Ten minutes, perhaps less. Use straightforward language. Simple sentences. No Jamesian syntax or vocabulary David Foster Wallace would likely approve of. The tone could either be sad, or it could be self-deprecating. Maybe both.
The story is going to be about friendship. More than that, it is a story about the loss of that friendship.
Today is the fifteenth of August, and today you turn twenty-seven. Not unlike the previous times you woke up on your birthday, you don’t feel that much different from the person who went to bed last night. You’re still the horny, somewhat angry, pimply, overeager self. Except now when you look in the mirror, you’ve actually grown to love the image staring back at you—or at least, most days. Even the clouds outside your bedroom window are grey and heavy, just like how they usually are back home this time of the year.
In “Hang the DJ,” the fourth episode of the fourth season of the British TV series Black Mirror, its premise takes on an expedient approach to speed dating. In its world those who seek true love are placed in a simulation called the System, in which theyfind themselves paired off with seemingly random people. Embarking on a relationship of sorts, they each then try to get to know one another within a certain period of time (lasting anywhere between a few minutes to short of a year), after which they each go their separate ways to be then paired off with their next match. These couples are not always smitten with each other; some relationships are purely sexual and superficial. The System’s algorithm tries, through collection of personal data from each relationship, to match their users with his or her perfect mate—or in the case of the episode’s protagonist, his 99.8% match.
Written by Charlie Brooker, the whole premise makes for an interesting hour of television, not to mention an apt commentary in the age of Tinder and social media. But isn’t that how it really is in real life? With each failed relationship you gain a little more insight about yourself, what you really want and what you need. Through the process of trial and error you learn what your tastes and preferences really are. You understand yourself a little better. And in turn, you get a clearer picture of what you want out of a relationship, out of a partner.
I’ve been thinking a lot about kindness lately, because it has become to me increasingly apparent that despite every effort, it has remained an elusive virtue to achieve. But perhaps it shouldn’t come as a surprise. You see, early last year I set the intention—as a resolution of sorts—to be a kinder, more compassionate human being.

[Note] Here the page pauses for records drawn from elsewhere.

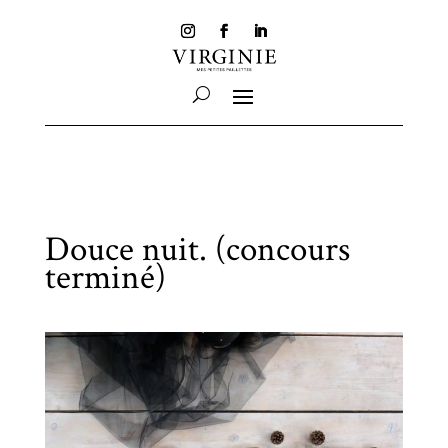
Douce nuit. (concours
terminé)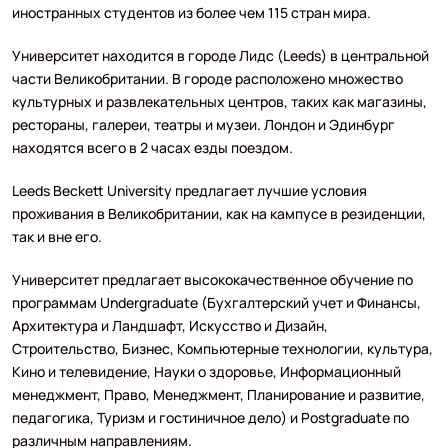
иностранных студентов из более чем 115 стран мира.
Университет находится в городе Лидс (Leeds) в центральной
части Великобритании. В городе расположено множество
культурных и развлекательных центров, таких как магазины,
рестораны, галереи, театры и музеи. Лондон и Эдинбург
находятся всего в 2 часах езды поездом.
Leeds Beckett University предлагает лучшие условия
проживания в Великобритании, как на кампусе в резиденции,
так и вне его.
Университет предлагает высококачественное обучение по
программам Undergraduate (Бухгалтерский учет и Финансы,
Архитектура и Ландшафт, Искусство и Дизайн,
Строительство, Бизнес, Компьютерные технологии, культура,
Кино и телевидение, Науки о здоровье, Информационный
менеджмент, Право, Менеджмент, Планирование и развитие,
педагогика, Туризм и гостиничное дело) и Postgraduate по
различным направлениям.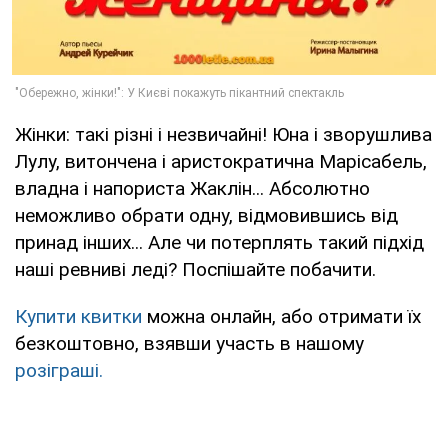
Жінки: такі різні і незвичайні! Юна і зворушлива
Лулу, витончена і аристократична Марісабель,
владна і напориста Жаклін... Абсолютно
неможливо обрати одну, відмовившись від
принад інших... Але чи потерплять такий підхід
наші ревниві леді? Поспішайте побачити.
Купити квитки
можна онлайн, або отримати їх
безкоштовно, взявши участь в нашому
розіграші.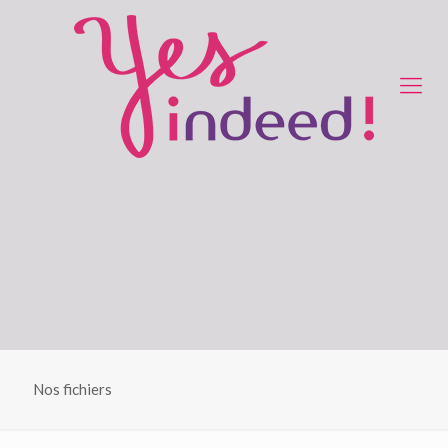
Nos fichiers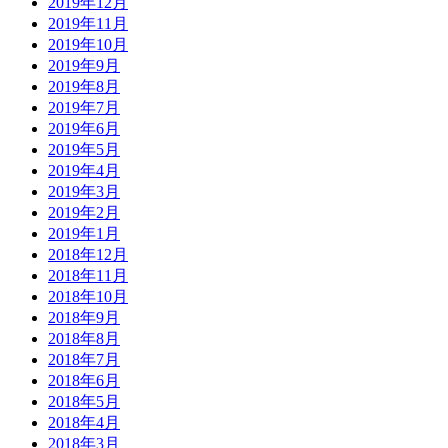
2019年12月
2019年11月
2019年10月
2019年9月
2019年8月
2019年7月
2019年6月
2019年5月
2019年4月
2019年3月
2019年2月
2019年1月
2018年12月
2018年11月
2018年10月
2018年9月
2018年8月
2018年7月
2018年6月
2018年5月
2018年4月
2018年3月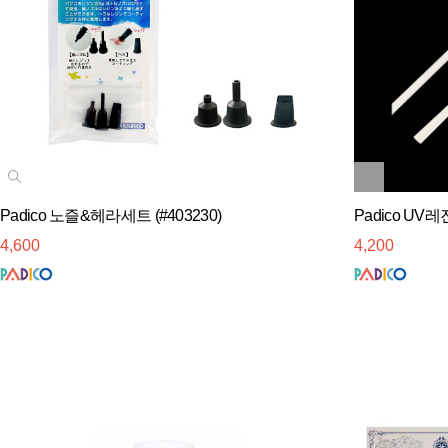
Padico 노즐&헤라세트 (#403230)
Padico UV레
4,600
4,200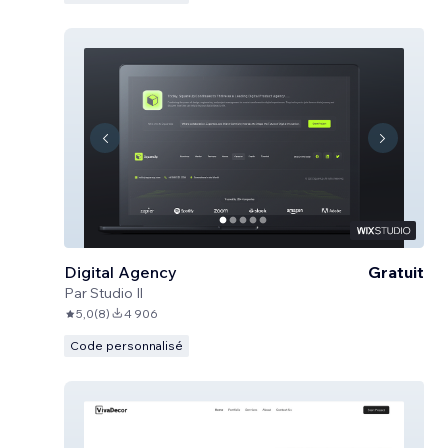
Digital Agency
Gratuit
Par
Studio Il
5,0
(
8
)
4 906
Code personnalisé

I told myself and everyone who was willing to listen that when I leave this earth I want to be remembered not as someone who was great at what he did, nor someone who was very talented and very successful; on that day when I finally leave this vessel I want to be remembered as someone who was deeply kind. I should have known that when I put something out there, the universe would respond.
It always does.
Because since I’ve embarked on this journey of self-improvement I have been placed in circumstances and introduced to people and brought to places which have repeatedly tested my resolve. I wish I could say that for the most part I’ve succeeded, but I’m afraid I’m not that lucky on that front. Sure, there are days when I would catch a glimpse of the person I want to be—offering strangers a smile, say, or doing someone a favor without prompt or a reward in mind—but often I would hang my head in defeat and catalogue the day’s sins of either commission or omission—the petty remark given carelessly, the failure to give a passing beggar a dime, the little thoughts that would fester in the mind for days on end—and in turn anger myself for my inability to change.
I am in Vienna for the weekend because I have been listless too long and burned out too badly and too often shiftless to do anything except rewatch episodes of Breaking Bad on Netflix. But I am also here because Vienna is where my good friend MT now lives and she offered me a place to sleep and promised that I would not have to spend a single dime for the entire duration of the trip.
There’s one more reason why I decided to come to Vienna for the weekend: I decided to come because Vienna strikes me as an infinitely romantic city, and I imagined it would be great to route the places where Jesse and Céline have been and pretend that I too am young and in love.
Writers, especially young writers, new writers, writers who have not had that much experience with the craft, are often advised to write what they know, write stuff about which they can say something, anything. Although on the whole I do not find it an unsound advice—in fact it is a great way to jumpstart the mind, get the juices flowing—I believe there is a better way to go about it. Instead of writing what you do know, write about the things that you don’t. Write not about falling in love, say, but about how that certain someone makes you feel and why you think it is love you’re feeling in the first place. Don’t write about the beauty of the sun sinking under the horizon, or the tranquil glow of freshly fallen snow on the pavement; write about the visceral responses these visual cues trigger in you. Write about art and death, about feminism and patriarchy and racial inequality. Writing this way forces the mind to engage with a concept, to thread a coherent narrative line in order to make sense of it, render it less obscure, understand it. And there are plenty of things I don’t know.